Horse domestication traced to ancient central Asian culture
Bone and chemical analyses indicate horses were harnessed and even milked more than 5,000 years ago in central Asia
By Bruce Bower
Central Asia’s vast grasslands hosted a prehistoric revolution in transportation, communication and warfare, thanks to the humble horse. Remains from Kazakhstan’s more than 5,000-year-old Botai culture have yielded the earliest direct evidence for domestication of these versatile beasts, scientists report.
The Botai people were hunter-gatherers who lived in large settlements for months or years. Their culture lasted from 5,600 to 5,100 years ago. Researchers have long suspected that the Botai rode domesticated horses while hunting for wild horses to eat but did not domesticate other animals or cultivate crops.
Butchered horse remains found at four Botai sites include two tell-tale signs of domestication: slender lower-leg bones like those of later domesticated horses and cheek teeth worn down by bits that attached to bridles or similar restraints, says a team led by archaeologist Alan Outram of the University of Exeter, England.
Chemical analyses of animal fat residue on the inside surfaces of Botai pottery fragments suggest that the vessels had once held mare’s milk, probably gathered in summer months, the researchers report in the March 6 Science. Modern Kazakh horse herders milk mares in the summer to produce a fermented, alcoholic drink called koumiss.
Milking of horses and other animals arose in areas, such as northern Kazakhstan, that lacked agricultural practices often regarded as precursors of milking, Outram and his colleagues propose.
“This is certainly the earliest culture by some margin with such compelling evidence for domesticated horses,” Outram says.

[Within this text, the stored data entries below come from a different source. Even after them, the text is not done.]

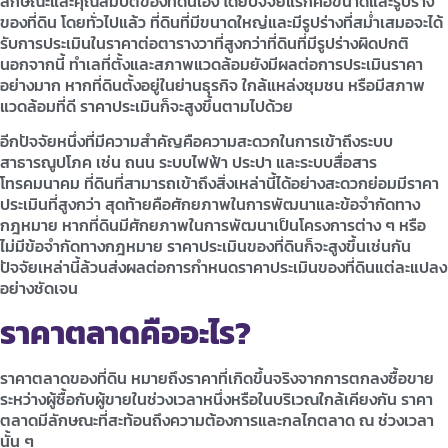
ลักษณะและคุณสมบัติของที่ดินเอง โดยปัจจัยแรกคือขนาดและรูปร่าง
ของที่ดิน โดยทั่วไปแล้ว ที่ดินที่มีขนาดใหญ่และมีรูปร่างที่สม่ำเสมอจะได้
รับการประเมินในราคาต่อตารางวาที่สูงกว่าที่ดินที่มีรูปร่างผิดปกติ
นอกจากนี้ ทำเลที่ตั้งและสภาพแวดล้อมยังมีผลต่อการประเมินราคา
อย่างมาก หากที่ดินตั้งอยู่ในย่านธุรกิจ ใกล้แหล่งชุมชน หรือมีสภาพ
แวดล้อมที่ดี ราคาประเมินก็จะสูงขึ้นตามไปด้วย
อีกปัจจัยหนึ่งที่มีความสำคัญคือความสะดวกในการเข้าถึงระบบ
สาธารณูปโภค เช่น ถนน ระบบไฟฟ้า ประปา และระบบสื่อสาร
โทรคมนาคม ที่ดินที่สามารถเข้าถึงสิ่งเหล่านี้ได้อย่างสะดวกย่อมมีราคา
ประเมินที่สูงกว่า สุดท้ายคือศักยภาพในการพัฒนาและข้อจำกัดทาง
กฎหมาย หากที่ดินมีศักยภาพในการพัฒนาเป็นโครงการต่าง ๆ หรือ
ไม่มีข้อจำกัดทางกฎหมาย ราคาประเมินของที่ดินก็จะสูงขึ้นเช่นกัน
ปัจจัยเหล่านี้ล้วนส่งผลต่อการกำหนดราคาประเมินของที่ดินแต่ละแปลง
อย่างชัดเจน
ราคาตลาดคืออะไร?
ราคาตลาดของที่ดิน หมายถึงราคาที่เกิดขึ้นจริงจากการตกลงซื้อขาย
ระหว่างผู้ซื้อกับผู้ขายในช่วงเวลาหนึ่งหรือในบริเวณใกล้เคียงกัน ราคา
ตลาดมีลักษณะที่สะท้อนถึงความต้องการและกลไกตลาด ณ ช่วงเวลา
นั้น ๆ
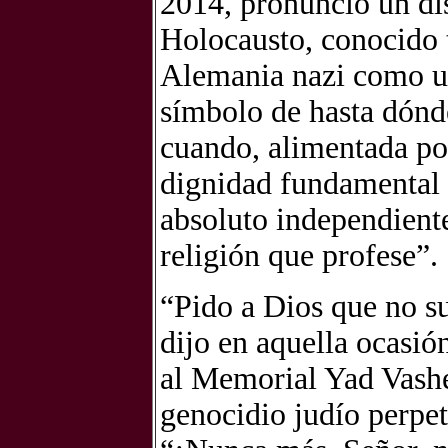
2014, pronunció un dis
Holocausto, conocido
Alemania nazi como un
símbolo de hasta dónd
cuando, alimentada por
dignidad fundamental 
absoluto independient
religión que profese”.
“Pido a Dios que no s
dijo en aquella ocasió
al Memorial Yad Vashe
genocidio judío perpet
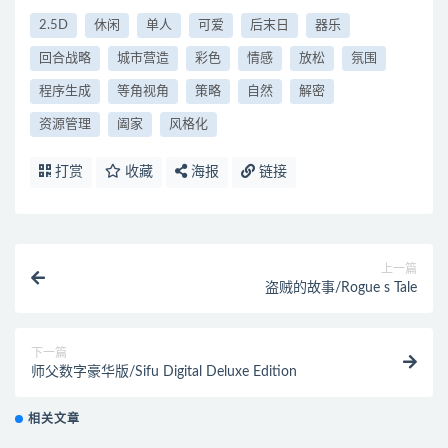
2.5D
休闲
单人
可爱
后末日
器乐
回合战略
城市营造
彩色
情感
放松
氛围
程序生成
等角视角
策略
自然
解密
资源管理
阖家
风格化
打赏
收藏
海报
链接
上一篇
盗贼的故事/Rogue s Tale
下一篇
师父数字豪华版/Sifu Digital Deluxe Edition
相关文章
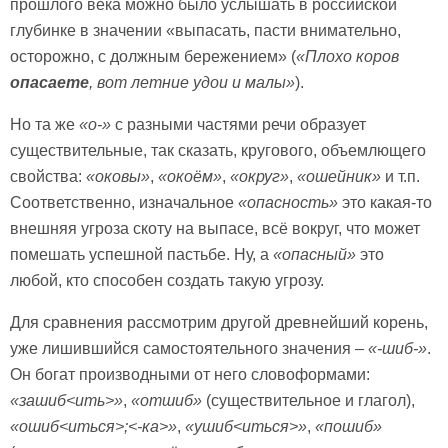
прошлого века можно было услышать в российской
глубинке в значении «выпасать, пасти внимательно,
осторожно, с должным бережением» (
«Плохо коров
опасаете
, вот летние удои и малы»
).
Но та же
«о-»
с разными частями речи образует
существительные, так сказать, кругового, объемлющего
свойства:
«оковы»
,
«окоём»
,
«округ»
,
«ошейник»
и т.п.
Соответственно, изначальное
«опасность»
это какая-то
внешняя угроза скоту на выпасе, всё вокруг, что может
помешать успешной пастьбе. Ну, а
«опасный»
это
любой, кто способен создать такую угрозу.
Для сравнения рассмотрим другой древнейший корень,
уже лишившийся самостоятельного значения –
«-шиб-»
.
Он богат производными от него словоформами:
«зашиб<ить>»
,
«отшиб»
(существительное и глагол),
«ошиб<иться>;<-ка>»
,
«ушиб<иться>»
,
«пошиб»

The new report presents the first evidence for horse milk in Botai pots and for Botai horses having domesticated-looking leg bones, remark David Anthony and Dorcas Brown, archaeologists who teach at Hartwick College in Oneonta, N.Y., who study the origins of horse domestication. “If you’re milking horses, they are not wild,” Anthony says.
Outram’s group compared 18 lower-leg bones from Botai horses, excavated in 2005 and 2006, to corresponding bones already excavated by others at sites of the nearby, roughly 5,000-year-old Tersek culture. Comparisons were also made to leg bones from modern and 3,000-year-old domesticated horses and from wild Siberian horses that lived more than 20,000 years ago. Botai horses displayed the relatively slender legs of domesticated animals. Tersek horses’ legs looked more like those of wild horses.
Additionally, one Botai horse molar displayed deep, parallel grooves typically observed on the molars of domesticated horses that hold bits in their mouths, Outram says. Bits may also have produced less-pronounced tooth wear on two other Botai horses. Evidence of bone damage and regrowth appeared on four Botai horses’ jaws where bits or bridles would have rubbed through gums.
The evidence of bit use described by Outram’s team is interesting but preliminary, according to Anthony and Brown. Researchers are still debating whether other proposed signs of bit damage on Botai horses’ teeth, reported by Anthony and Brown in 1989, might instead have resulted from natural causes.
The Botai people didn’t invent horse domestication and milking, Anthony and Brown propose. These practices were borrowed from inhabitants of the nearby Russian steppes, who included possibly domesticated horses in sacrificial rituals with domesticated sheep and cattle by 6,500 years ago, they say. Those Botai neighbors probably domesticated horses after learning about cattle and sheep domestication from farming groups, in Anthony and Brown’s view.